About 1857 he moved near to Port Hope, Ontario where he again fell in love and was due to be married, but in August 1860 his fiancée fell ill with pneumonia and died.

He then devoted the rest of his life to tutoring, preaching and helping others.

In 1869 Scriven published a collection of 115 Hymns and other verses which did not include "What a friend".

Scriven drowned in 1886 at age 66. At the time of his death he was very ill with fever, and had been brought to a friend's home to recover. It was a very hot night, and he may have possibly gone outside to cool down, or to get a drink of cold water from the spring. His friend reported, "We left him about midnight. I withdrew to an adjoining room to watch and pray. You may imagine my surprise and dismay when upon visiting his room I found it empty. All search failed to find a trace of the missing man, until a little after noon his body was discovered in the nearby river, lifeless and cold in death." He was buried next to his second fiancée in her family cemetery near Bewdley.

==Memorials==
A tall obelisk was built upon his grave with the words from the song and the following inscription:

This monument was erected to the memory of Joseph M. Scriven, B.A., by lovers of his hymn, which is engraved hereon, and is his best memorial. Born at Seapatrick, Co. Down, Ireland, 10 Sept. 1819, emigrated to Canada 1844. Entered into rest at Bewdley, Rice Lake, 10 August 1886, and buried here. Blessed are the pure in heart for they shall see God.

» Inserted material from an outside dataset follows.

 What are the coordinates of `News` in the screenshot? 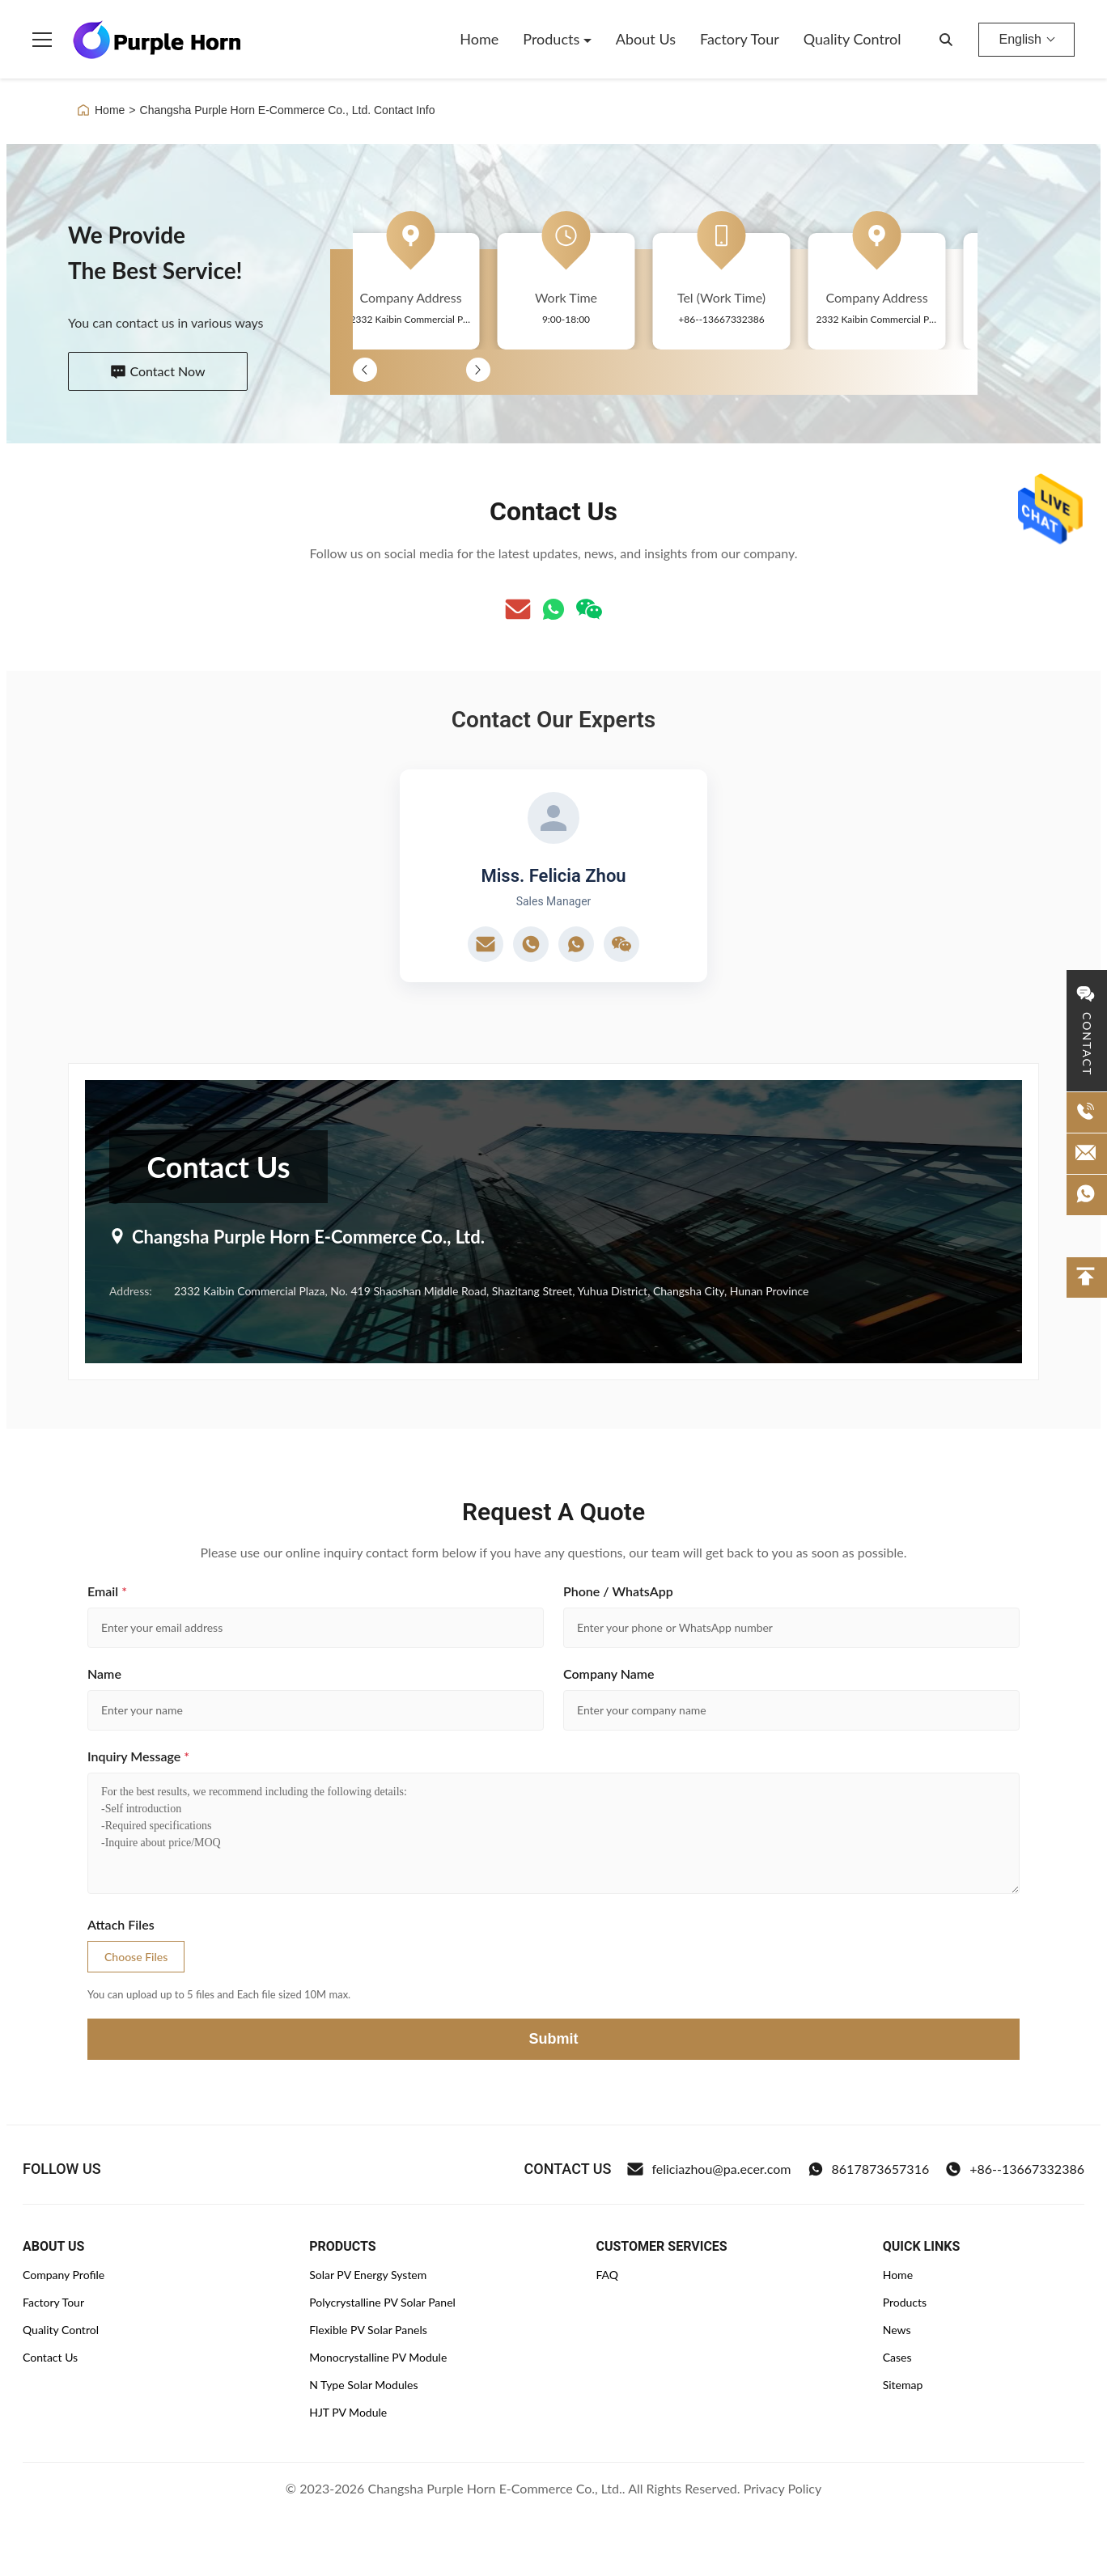 It's located at (897, 2330).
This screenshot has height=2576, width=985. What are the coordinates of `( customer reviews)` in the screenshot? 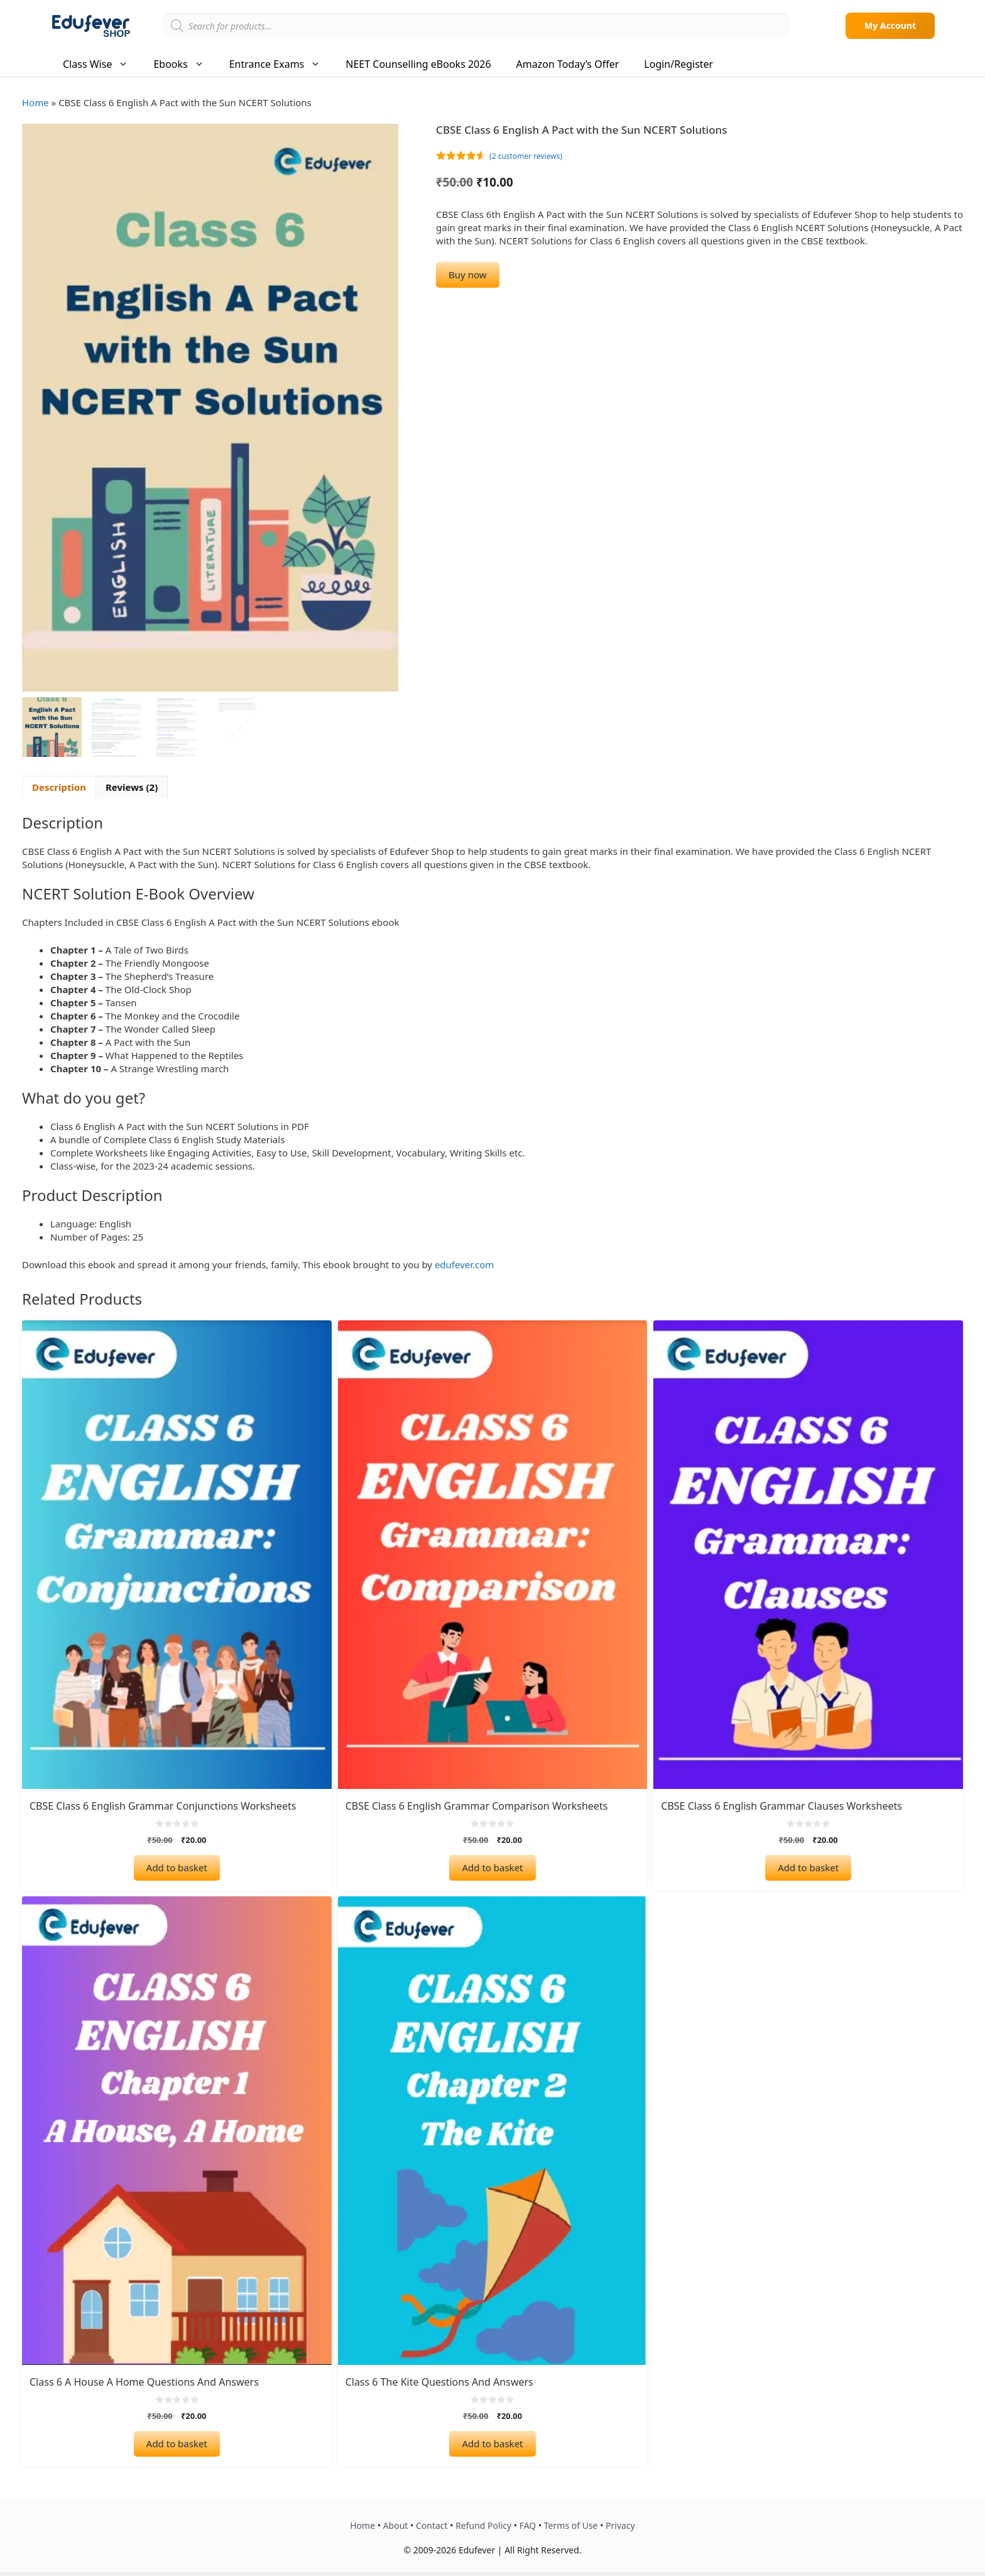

A plaque can be found on the Port Hope-Peterborough Highway with the following inscription:

Four miles north, in the family Pengelley Cemetery, lies the philanthropist and author of this great masterpiece, written at Port Hope, 1857. The composer of the music, Charles C. Converse, was a well-educated versatile and successful Christian, whose talents ranged from law to professional music. Under the pen name of Karl Reden, he wrote numerous scholarly articles on many subjects. Though he was an excellent musician and composer with many of his works performed by the leading American orchestras and choirs of his day, his life is best remembered for this simple music so well suited to Scriven's text.

From an article published in the Banbridge Chronicle by the late J.Harris Rea, who was a well known local historian.

Joseph Scriven, described as one who lived the Christian life of service to his fellows, was born at Ballymoney Lodge, Banbridge on the 10th of September 1819. His father was Captain John Scriven of the Royal Marines; His mother was Jane Medlicott, sister of a Wiltshire Vicar, the Rev. Joseph Medlicott whom her son was named after.

There is now a monument on Downshire Place, put up by Banbridge District Council and recently a stained glass window was dedicated to J.M. Scriven, the dedication being carried out by Bishop Henry Scriven, who was then Suffragan Bishop of Gibraltar in Europe and is the great-great-grandnephew of Joseph Scriven. Joseph had two brothers— George born 1821 and John born 1823— and one sister Catherine Anne Mary, born in 1825.

==In popular culture==
Lukas Media LLC, released the full-length documentary Friends in Jesus, The stories and Hymns of Cecil Frances Alexander and Joseph Scriven in 2011. The 45 minutes documentary movie details the life of Joseph M. Scriven and his influence on popular hymns.